Oireachtas Joint and Select Committees
Thursday, 23 May 2024
Joint Oireachtas Committee on the Implementation of the Good Friday Agreement
All-Island Economy: Discussion (Resumed)
Professor Seamus McGuinness:
With regard to our analysis, we strip out the sectors that are heavily influenced by FDI. Our comparator is basically the Irish indigenous part of the economy with almost all of the Northern Ireland economy because we are very aware of the distortions of some of the FDI in the national accounts. The fundamental point that comes out of that analysis is that productivity in the Republic of Ireland responds as one would expect to increases in things such as export intensity, human capital, proportion of people with educational qualifications and levels of investment. When we do the same thing for the Northern Ireland economy – build the data up in the same way and estimate the models in the same way – we do not see any of that.

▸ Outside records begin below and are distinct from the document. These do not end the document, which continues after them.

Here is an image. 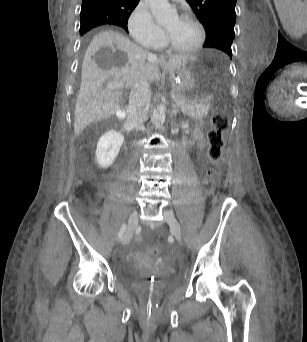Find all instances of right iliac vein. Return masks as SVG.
<instances>
[{
	"label": "right iliac vein",
	"mask_w": 307,
	"mask_h": 342,
	"mask_svg": "<svg viewBox=\"0 0 307 342\" xmlns=\"http://www.w3.org/2000/svg\"><path fill=\"white\" fill-rule=\"evenodd\" d=\"M138 227V214L137 211H133L128 219V225L126 229V233L122 239V243L126 244L133 236L134 231Z\"/></svg>",
	"instance_id": "obj_1"
}]
</instances>
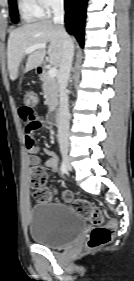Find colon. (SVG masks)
Masks as SVG:
<instances>
[{"mask_svg":"<svg viewBox=\"0 0 134 281\" xmlns=\"http://www.w3.org/2000/svg\"><path fill=\"white\" fill-rule=\"evenodd\" d=\"M37 103V94L34 91H28L24 97V104L33 108ZM29 181L31 187L35 190V197L38 201L44 202L53 199V194L46 185L47 175L41 167L32 168ZM62 200L94 224V228L87 240L89 248L93 249L106 245L113 239L116 224L113 220L105 221L104 214L100 208L88 200L74 199L68 193L62 196Z\"/></svg>","mask_w":134,"mask_h":281,"instance_id":"1","label":"colon"}]
</instances>
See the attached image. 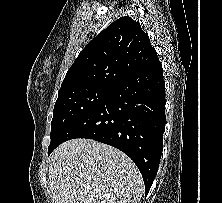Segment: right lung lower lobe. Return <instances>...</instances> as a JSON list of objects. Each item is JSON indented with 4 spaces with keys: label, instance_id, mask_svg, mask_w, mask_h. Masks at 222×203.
<instances>
[{
    "label": "right lung lower lobe",
    "instance_id": "1",
    "mask_svg": "<svg viewBox=\"0 0 222 203\" xmlns=\"http://www.w3.org/2000/svg\"><path fill=\"white\" fill-rule=\"evenodd\" d=\"M165 128V82L159 59L123 78L109 96L71 124L48 147V155L74 138L114 146L139 168L146 195L156 176Z\"/></svg>",
    "mask_w": 222,
    "mask_h": 203
}]
</instances>
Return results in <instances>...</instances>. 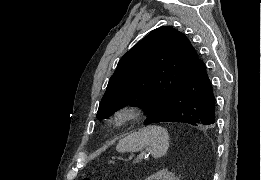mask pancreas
Returning <instances> with one entry per match:
<instances>
[{"instance_id":"obj_1","label":"pancreas","mask_w":261,"mask_h":180,"mask_svg":"<svg viewBox=\"0 0 261 180\" xmlns=\"http://www.w3.org/2000/svg\"><path fill=\"white\" fill-rule=\"evenodd\" d=\"M133 164H140V161H137V159H133Z\"/></svg>"}]
</instances>
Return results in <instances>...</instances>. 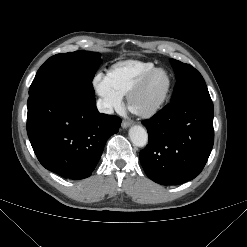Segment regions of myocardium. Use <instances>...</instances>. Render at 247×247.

There is no evidence in the Northern Ireland economy that if you increase educational attainment – and we see the gaps there at the moment – there is no guarantee that would increase productivity in Northern Ireland in the same way that it would in the Republic of Ireland, which tells us that there is something fundamentally amiss with the underlying level of competitiveness in the Northern Ireland economy that needs to be addressed also. That may be related to several factors, such as the legacy of the Troubles and also the siloed nature of policymaking in Northern Ireland. Perhaps there needs to be a more integrated approach to policymaking in Northern Ireland to generate that productivity and growth. Again, that may be a question for planning for reunification, for example, whether that provides an opportunity for new approaches to policymaking that can address that underlying structural problem whereby when you are making changes to key levers of productivity like investment, industrial policy and educational skills, you are actually getting a tangible return in respect of productivity side of the equation. At the moment, we do not see that happening.